Here are some ideas on how to help your child stop whining.
Pay attention to what it is that you are feeding your child. If they are eating a diet high in sugar, they could be suffering from the highs and lows that accompany eating a diet high in sugar. Once the sugar high wears off your child will experience a low which can trigger whining, because it makes them feel tired and horrible. Sometimes changing their diet can solve a lot of problems.
You should also pay attention to your child’s nap or bed time, when children get tired they tend to get whiny. So basically don’t take your child to the grocery store five minutes before bedtime. Children require more sleep than adults do; rather than change their schedule around, you should alter your schedule to be sure that they are getting enough sleep. If they start whining half an hour before bedtime that is a good indicator that they need to go to bed earlier, or if they are whining by midmorning sometimes a nice nap will help them to sleep it off.
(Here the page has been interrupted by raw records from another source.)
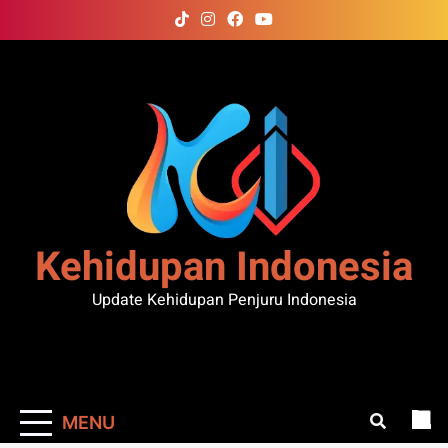
Skip
to
content
Kehidupan Indonesia
Update Kehidupan Penjuru Indonesia
MENU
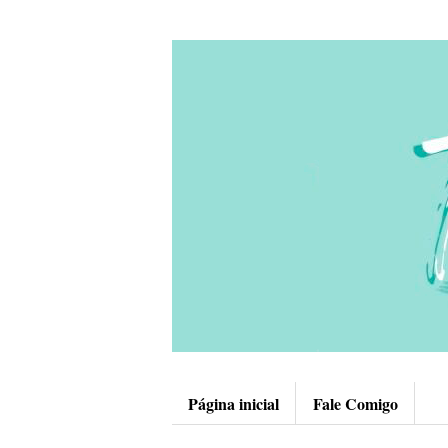
Página inicial
Fale Comigo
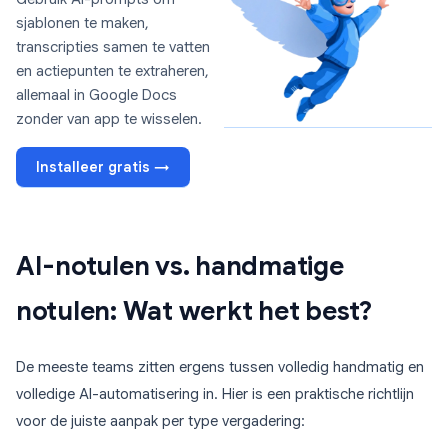
sjablonen te maken,
transcripties samen te vatten
en actiepunten te extraheren,
allemaal in Google Docs
zonder van app te wisselen.
Installeer gratis →
AI-notulen vs. handmatige
notulen: Wat werkt het best?
De meeste teams zitten ergens tussen volledig handmatig en
volledige AI-automatisering in. Hier is een praktische richtlijn
voor de juiste aanpak per type vergadering:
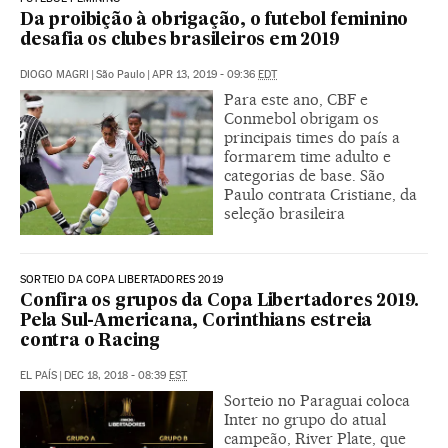
Da proibição à obrigação, o futebol feminino
desafia os clubes brasileiros em 2019
DIOGO MAGRI
|
São Paulo
|
APR 13, 2019 - 09:36
EDT
Para este ano, CBF e
Conmebol obrigam os
principais times do país a
formarem time adulto e
categorias de base. São
Paulo contrata Cristiane, da
seleção brasileira
SORTEIO DA COPA LIBERTADORES 2019
Confira os grupos da Copa Libertadores 2019.
Pela Sul-Americana, Corinthians estreia
contra o Racing
EL PAÍS
|
DEC 18, 2018 - 08:39
EST
Sorteio no Paraguai coloca
Inter no grupo do atual
campeão, River Plate, que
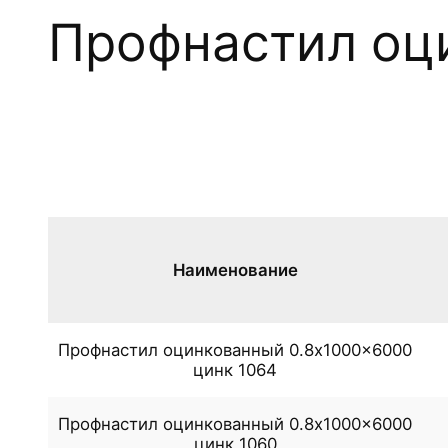
Профнастил оц
Наименование
Профнастил оцинкованный 0.8x1000x6000
цинк 1064
Профнастил оцинкованный 0.8x1000x6000
цинк 1060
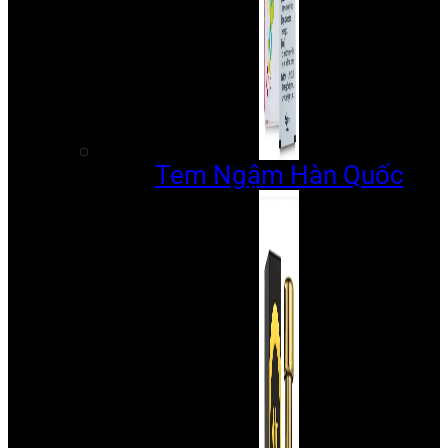
Tem Ngậm Hàn Quốc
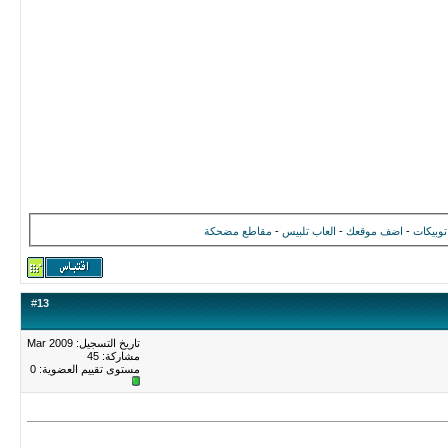
توبيكات
-
اضف موقعك
-
العاب تلبيس
-
مقاطع مضحكة
#
13
تاريخ التسجيل: Mar 2009
مشاركة: 45
مستوى تقييم العضوية:
0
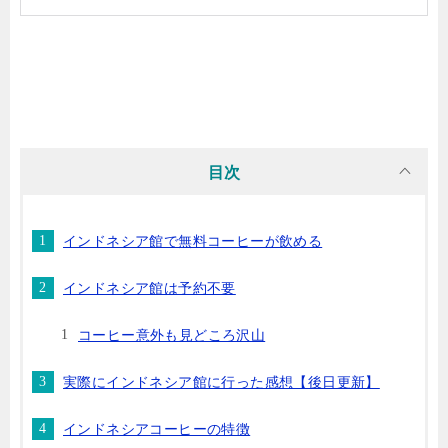
目次
インドネシア館で無料コーヒーが飲める
インドネシア館は予約不要
コーヒー意外も見どころ沢山
実際にインドネシア館に行った感想【後日更新】
インドネシアコーヒーの特徴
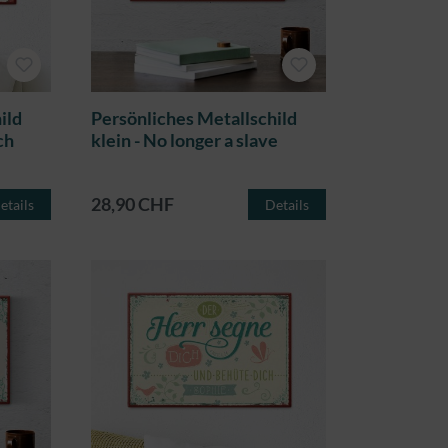
ild
Persönliches Metallschild
ch
klein - No longer a slave
28,90 CHF
etails
Details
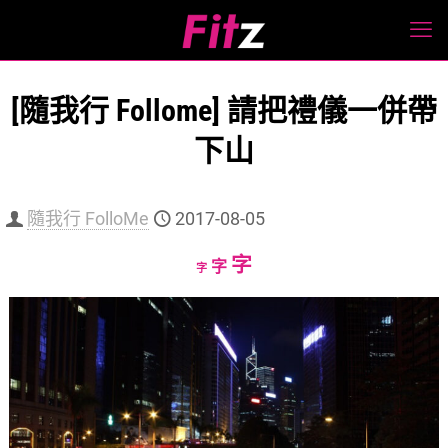
[隨我行 Follome] 請把禮儀一併帶
下山
隨我行 FolloMe
2017-08-05
Increase
字
Reset
Decrease
字
字
font
font
font
size.
size.
size.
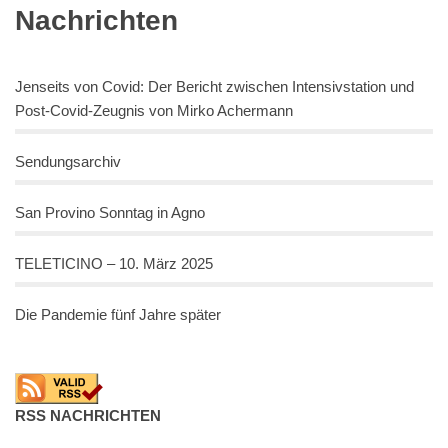
Nachrichten
Jenseits von Covid: Der Bericht zwischen Intensivstation und
Post-Covid-Zeugnis von Mirko Achermann
Sendungsarchiv
San Provino Sonntag in Agno
TELETICINO – 10. März 2025
Die Pandemie fünf Jahre später
RSS NACHRICHTEN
Another good way to help keep your kids from whining is to keep them entertained. If you are going to be going on a long car ride, bring along some games, books and other activities that can help keep them occupied. The same thing holds true if you are going to be going somewhere that is more of an adult place than a child’s place. The busier your kids are, the fewer opportunities that they will have to whine.
If your child insists on whining, you should set up an area where they can go whine; a bedroom is the perfect place. Once they start whining, simply ask them to go into their rooms until they are done whining so that you don’t have to hear it. You should also explain to your children that when they whine you can’t understand them, and it hurts your ears, so they need to go somewhere else to do it. You should also make it clear to your child that certain rooms in the house are “no whining rooms”. If it helps, put up signs that say “No whining allowed” in the rooms that you have designated as no whining rooms.
Never just order your child to stop whining; nine times out of ten it doesn’t work. Kids, like adults, would rather be talked to in a respectful manner, not to mention the fact that they respond better when you talk to them respectfully rather than just ordering them around.
Just remember that the worst thing you can do is to give in to your child’s whining behavior, so be consistent and don’t forget to praise them when they do good.